Antônio Augusto de Queiroz (Toninho) explica o fracasso da agenda neoliberal do governo Bolsonaro mesmo com apoio do mercado financeiro

Comissão Senado do Futuro (CSF) realiza audiência pública interativa para debater indicadores para avaliação da atividade legislativa, com a participação de especialistas da Assembleia Legislativa de MG e do Diap, e de professores da UFMG, UnB e UERJ. Em pronunciamento, diretor de documentação do Departamento Intersindical de Assessoria Parlamentar (Diap), Antonio Augusto de Queiroz Foto: Roque de Sá/Agência Senado

Antônio Augusto de Queiroz*

Desde sua posse, o governo Bolsonaro, apesar de ter assumido sem reservas a agenda de mercado para as áreas previdenciária, sindical e trabalhista, foi pouco efetivo na relação com o Congresso e só logrou transformar em norma jurídica com reflexos duradouros sobre os trabalhadores a reforma da previdência (PEC 6/19) e a lei da liberdade econômica (MP 881/19), enquanto que o governo Michel Temer, em período idêntico, foi muito mais efetivo  nas áreas trabalhista e sindical, tendo incorporado ao ordenamento jurídico a lei de terceirização generalizada e a reforma trabalhista, além de também ter avançado no desmonte do Estado, com a  Emenda Constitucional nº 95, que congelou o gasto público e impediu novas despesas com políticas públicas. E, embora não tenha aprovado a sua proposta de reforma da previdência encaminhada ao Congresso ao final de 2016, adiantou o debate e facilitou a aprovação da PEC 6, em 2019. O que houve, afinal, se a correlação de forças para o movimento sindical agora é pior do que no governo anterior?

Qual a explicação para esse desempenho baixo na visão do mercado, se o governo atual, recém legitimado pelas urnas, veio mais forte, possui uma agenda mais agressiva, os parlamentares são até mais favoráveis às reformas trabalhistas, sindicais e previdenciárias, e o movimento sindical está mais fragilizado política e financeiramente do que durante o governo anterior?
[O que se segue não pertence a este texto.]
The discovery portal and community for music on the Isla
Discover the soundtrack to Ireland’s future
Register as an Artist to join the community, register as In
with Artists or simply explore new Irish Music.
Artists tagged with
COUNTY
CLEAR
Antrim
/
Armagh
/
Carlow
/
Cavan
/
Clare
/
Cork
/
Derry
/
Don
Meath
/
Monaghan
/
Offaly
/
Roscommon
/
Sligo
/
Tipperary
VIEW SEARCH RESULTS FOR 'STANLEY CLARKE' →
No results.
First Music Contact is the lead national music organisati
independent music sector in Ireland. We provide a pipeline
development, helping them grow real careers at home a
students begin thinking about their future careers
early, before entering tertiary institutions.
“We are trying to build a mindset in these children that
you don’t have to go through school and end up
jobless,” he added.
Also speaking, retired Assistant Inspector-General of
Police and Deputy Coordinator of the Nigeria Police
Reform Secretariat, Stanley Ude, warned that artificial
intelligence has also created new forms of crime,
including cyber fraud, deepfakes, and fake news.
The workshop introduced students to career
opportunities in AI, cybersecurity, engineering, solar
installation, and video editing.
Antes de explicar os motivos, é preciso lembrar a ofensiva do governo Bolsonaro na tentativa do desmonte do  Estado, via as Propostas de Emenda à Constituição – PEC nº 186 e 188, ambas de 2019,  dos direitos previdenciários, por meio da  PEC 6/19, da reforma da previdência, e dos direitos sindicais e trabalhistas, por intermédio de pelo menos cinco medidas provisórias.
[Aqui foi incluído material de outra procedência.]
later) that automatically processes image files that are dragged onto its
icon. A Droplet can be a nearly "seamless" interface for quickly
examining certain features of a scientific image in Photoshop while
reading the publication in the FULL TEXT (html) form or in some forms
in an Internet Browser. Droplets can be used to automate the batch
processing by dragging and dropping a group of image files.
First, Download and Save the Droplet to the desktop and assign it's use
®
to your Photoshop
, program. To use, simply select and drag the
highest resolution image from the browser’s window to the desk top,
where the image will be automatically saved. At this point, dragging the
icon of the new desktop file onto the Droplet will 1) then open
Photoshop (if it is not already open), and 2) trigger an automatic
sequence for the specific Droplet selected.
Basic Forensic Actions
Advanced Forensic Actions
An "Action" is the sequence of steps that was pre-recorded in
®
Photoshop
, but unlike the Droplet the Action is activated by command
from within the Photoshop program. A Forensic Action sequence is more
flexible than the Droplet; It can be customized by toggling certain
Das três PECs – nºs 6/2019 (reforma da previdência) e 186/2019 (PEC emergencial) e 188/2019 (PEC do pacto federativo – apenas a primeira, que tratou da reforma da Previdência foi aprovada e promulgada como Emenda à Constituição nº 103, e mesmo assim com modificações relevantes. As outras duas, cuja tramitação teve início no Senado Federal, não evoluíram como esperava o governo, e continuam aguardando deliberação naquela Casa do Congresso. O atraso na deliberação pode ser atribuído, em primeiro lugar, à resistência dos servidores, e, em segundo, ao início da Pandemia do coronavirus, que suspendeu os trabalhos presenciais no Congresso.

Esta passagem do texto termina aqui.